Stored data entries
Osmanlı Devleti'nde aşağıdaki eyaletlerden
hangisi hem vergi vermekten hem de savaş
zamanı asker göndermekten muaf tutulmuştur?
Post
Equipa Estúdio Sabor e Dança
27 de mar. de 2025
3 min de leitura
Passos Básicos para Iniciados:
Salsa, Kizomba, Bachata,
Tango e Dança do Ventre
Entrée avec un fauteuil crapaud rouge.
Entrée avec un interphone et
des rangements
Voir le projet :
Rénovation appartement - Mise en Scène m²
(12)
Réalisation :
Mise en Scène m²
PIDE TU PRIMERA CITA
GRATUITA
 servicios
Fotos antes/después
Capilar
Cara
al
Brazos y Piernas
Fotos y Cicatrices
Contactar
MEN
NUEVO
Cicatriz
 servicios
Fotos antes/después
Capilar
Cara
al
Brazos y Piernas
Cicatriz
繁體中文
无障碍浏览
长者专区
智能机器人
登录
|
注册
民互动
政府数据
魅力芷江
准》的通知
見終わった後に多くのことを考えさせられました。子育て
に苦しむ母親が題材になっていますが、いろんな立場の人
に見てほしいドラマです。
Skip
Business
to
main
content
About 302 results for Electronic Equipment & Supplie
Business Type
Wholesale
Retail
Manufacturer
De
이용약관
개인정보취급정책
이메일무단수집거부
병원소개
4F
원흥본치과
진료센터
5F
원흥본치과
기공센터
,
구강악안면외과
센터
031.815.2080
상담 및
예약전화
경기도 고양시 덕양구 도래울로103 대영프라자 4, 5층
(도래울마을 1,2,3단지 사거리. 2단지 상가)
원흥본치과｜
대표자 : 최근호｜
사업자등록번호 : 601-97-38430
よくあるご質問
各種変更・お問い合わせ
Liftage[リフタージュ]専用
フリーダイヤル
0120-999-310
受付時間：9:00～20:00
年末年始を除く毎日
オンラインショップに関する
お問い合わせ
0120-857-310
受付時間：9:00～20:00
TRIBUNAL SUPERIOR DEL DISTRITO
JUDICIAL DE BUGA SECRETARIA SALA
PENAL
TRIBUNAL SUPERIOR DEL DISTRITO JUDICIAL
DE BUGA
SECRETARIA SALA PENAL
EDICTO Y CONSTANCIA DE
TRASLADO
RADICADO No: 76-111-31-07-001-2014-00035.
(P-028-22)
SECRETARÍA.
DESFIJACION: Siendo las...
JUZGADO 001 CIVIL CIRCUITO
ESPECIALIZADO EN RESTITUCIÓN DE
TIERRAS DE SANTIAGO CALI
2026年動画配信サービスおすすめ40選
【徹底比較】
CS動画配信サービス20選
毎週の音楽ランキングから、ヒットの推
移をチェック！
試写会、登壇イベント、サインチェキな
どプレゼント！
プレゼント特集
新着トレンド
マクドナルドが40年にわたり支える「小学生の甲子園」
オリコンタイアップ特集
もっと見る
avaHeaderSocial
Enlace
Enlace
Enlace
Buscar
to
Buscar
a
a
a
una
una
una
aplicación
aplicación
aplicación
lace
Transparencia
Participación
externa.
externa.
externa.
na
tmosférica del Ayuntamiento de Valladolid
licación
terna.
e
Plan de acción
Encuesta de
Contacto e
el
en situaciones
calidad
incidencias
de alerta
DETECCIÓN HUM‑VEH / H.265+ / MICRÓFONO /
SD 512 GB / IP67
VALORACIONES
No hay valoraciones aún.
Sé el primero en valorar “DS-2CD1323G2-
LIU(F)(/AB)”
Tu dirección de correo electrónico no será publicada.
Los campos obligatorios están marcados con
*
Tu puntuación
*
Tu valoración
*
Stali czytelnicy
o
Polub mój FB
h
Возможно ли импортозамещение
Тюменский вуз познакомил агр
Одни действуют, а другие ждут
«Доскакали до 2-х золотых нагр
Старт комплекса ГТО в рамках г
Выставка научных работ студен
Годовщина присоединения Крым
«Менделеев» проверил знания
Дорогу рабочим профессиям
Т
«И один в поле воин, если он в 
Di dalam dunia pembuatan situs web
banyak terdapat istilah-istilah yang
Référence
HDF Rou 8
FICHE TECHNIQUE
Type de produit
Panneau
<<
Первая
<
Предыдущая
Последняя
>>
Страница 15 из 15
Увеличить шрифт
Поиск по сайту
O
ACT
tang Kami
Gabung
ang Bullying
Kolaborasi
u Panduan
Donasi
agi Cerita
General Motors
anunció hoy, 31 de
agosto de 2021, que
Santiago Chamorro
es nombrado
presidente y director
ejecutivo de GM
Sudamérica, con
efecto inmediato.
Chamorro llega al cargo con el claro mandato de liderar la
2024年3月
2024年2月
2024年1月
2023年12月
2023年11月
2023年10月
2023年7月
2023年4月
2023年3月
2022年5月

| EXERCISE REQUIREMENTS |
From the first line of the data through the line with "TIERRAS DE SANTIAGO CALI", quote each line exactly and add nothing else.

| RESPONSE AREA |
Osmanlı Devleti'nde aşağıdaki eyaletlerden
hangisi hem vergi vermekten hem de savaş
zamanı asker göndermekten muaf tutulmuştur?
Post
Equipa Estúdio Sabor e Dança
27 de mar. de 2025
3 min de leitura
Passos Básicos para Iniciados:
Salsa, Kizomba, Bachata,
Tango e Dança do Ventre
Entrée avec un fauteuil crapaud rouge.
Entrée avec un interphone et
des rangements
Voir le projet :
Rénovation appartement - Mise en Scène m²
(12)
Réalisation :
Mise en Scène m²
PIDE TU PRIMERA CITA
GRATUITA
 servicios
Fotos antes/después
Capilar
Cara
al
Brazos y Piernas
Fotos y Cicatrices
Contactar
MEN
NUEVO
Cicatriz
 servicios
Fotos antes/después
Capilar
Cara
al
Brazos y Piernas
Cicatriz
繁體中文
无障碍浏览
长者专区
智能机器人
登录
|
注册
民互动
政府数据
魅力芷江
准》的通知
見終わった後に多くのことを考えさせられました。子育て
に苦しむ母親が題材になっていますが、いろんな立場の人
に見てほしいドラマです。
Skip
Business
to
main
content
About 302 results for Electronic Equipment & Supplie
Business Type
Wholesale
Retail
Manufacturer
De
이용약관
개인정보취급정책
이메일무단수집거부
병원소개
4F
원흥본치과
진료센터
5F
원흥본치과
기공센터
,
구강악안면외과
센터
031.815.2080
상담 및
예약전화
경기도 고양시 덕양구 도래울로103 대영프라자 4, 5층
(도래울마을 1,2,3단지 사거리. 2단지 상가)
원흥본치과｜
대표자 : 최근호｜
사업자등록번호 : 601-97-38430
よくあるご質問
各種変更・お問い合わせ
Liftage[リフタージュ]専用
フリーダイヤル
0120-999-310
受付時間：9:00～20:00
年末年始を除く毎日
オンラインショップに関する
お問い合わせ
0120-857-310
受付時間：9:00～20:00
TRIBUNAL SUPERIOR DEL DISTRITO
JUDICIAL DE BUGA SECRETARIA SALA
PENAL
TRIBUNAL SUPERIOR DEL DISTRITO JUDICIAL
DE BUGA
SECRETARIA SALA PENAL
EDICTO Y CONSTANCIA DE
TRASLADO
RADICADO No: 76-111-31-07-001-2014-00035.
(P-028-22)
SECRETARÍA.
DESFIJACION: Siendo las...
JUZGADO 001 CIVIL CIRCUITO
ESPECIALIZADO EN RESTITUCIÓN DE
TIERRAS DE SANTIAGO CALI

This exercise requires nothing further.